К религиозно-философским концепциям я в течение этих мечтаний вернулся еще раз, но я изложу немногое из того, что помню, в конце записи, когда буду говорить о будто бы предстоящем мне написании книги «Диалог перед смертью». Теперь же мне хочется сделать несколько странных замечаний как ученому.

Путь фантазии (как и сны) капризен, и уловить все причины возникновения тех или иных идей, проявляющихся при этом, так же трудно, как уловить их в сложных событиях жизни. Однако они все-таки, вероятно, есть, или, по крайней мере, мы можем найти их, подойти к этим явлениям с точки зрения ученого. И вот для этого некоторые вехи. К миссионерам-натуралистам я подходил в Киеве, когда прочел два труда Ливингстона и отметил его же ознакомление со старым трудом его тестя Моффата. Ливингстон, особенно в первом путешествии, поразил меня как натуралист, но я не вдумывался тогда в философско-религиозную сторону его личности. Проявления высокой человечности в дикарях в его описаниях меня, однако, поразили… И это утверждение значительности и жизненности их пониманий (бессознательного?) природы в связи с интересующим меня представлением о Мире… и свободно движущихся мельчайших единиц как основном строении всего окружающего?.. Но по какому капризу случайностей вылились в моей фантазии в таком своеобразном сочетании эти старые впечатления? Несомненно, мне ясно, что я невольно попытался пойти по этому указанному мне в этих впечатлениях пути, как бы они ни были вызваны и какой бы ни имели генезис.
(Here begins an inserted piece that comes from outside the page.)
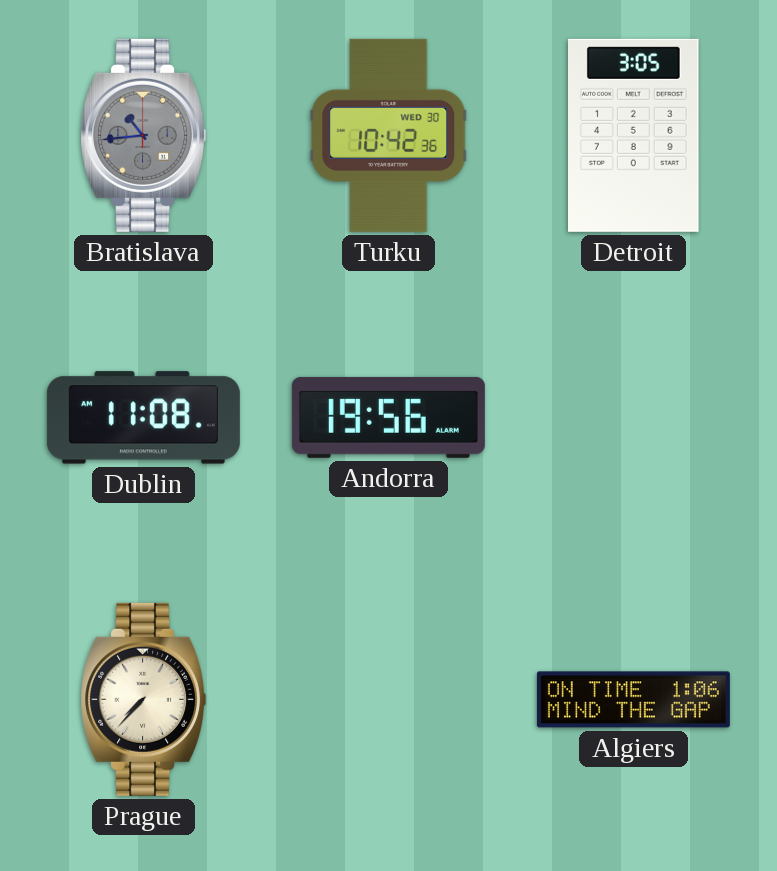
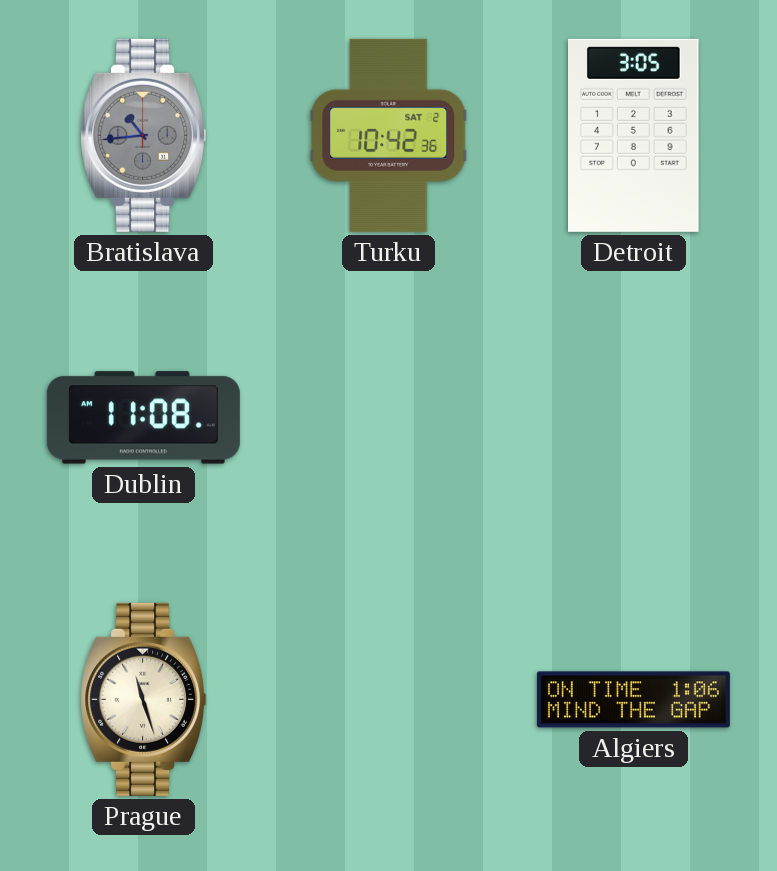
Turku date: WED 30 -> SAT 2
Andorra: 19:56 -> none
Prague: 7:37 -> 11:27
Главную часть мечтаний составляло, однако, мое построение моей жизни как научного работника и, в частности, проведение в человечество новых идей и нужной научной работы в связи с учением о живом веществе. В сущности, и здесь – особенно в начале болезни – проходили и ставились две идеи: одна о новой мировой организации научной работы, другая – о соответствующей ей постановке исследований в области учения о живом веществе. В конце концов, однако, мысль сосредоточилась около этой последней, т. к. именно к ней как будто должна была устремиться вся работа моей личности.
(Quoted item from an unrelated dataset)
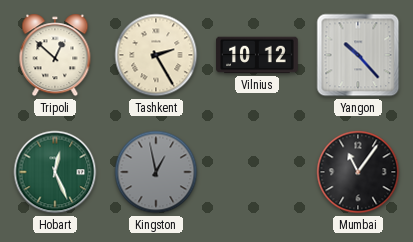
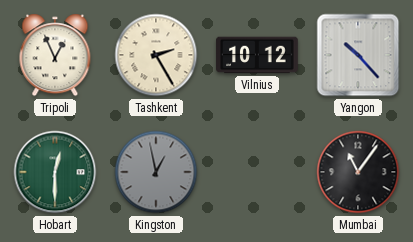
Tripoli: 12:52 -> 12:56
Hobart: 12:26 -> 12:30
Основной целью моей жизни рисовалось мне создание нового огромного института для изучения живого вещества и проведение его в жизнь, управление им. Этот институт, международный по своему характеру, т. е. по темам и составу работников, должен был являться типом тех новых могучих учреждений для научной исследовательской работы, которые в будущем должны совершенно изменить весь строй человеческой жизни, структуру человеческого общества. Мои старые идеи, которые неизменно все развивались у меня за долгие годы моей ученой и профессорской деятельности и выразились в 1915–1917 гг. в попытках объединения и организации научной работы в России и в постановке на очередь дня роста и охвата научными учреждениями Азии, явно сейчас потеряли реальную основу в крушении России. Не по силам будет изможденной и обедневшей России совершение этой мировой работы, которая казалась столь близкой в случае ее победы в мировой войне. Мне ясно стало в этих фантастических переживаниях, что роль эта перешла к англичанам и Америке.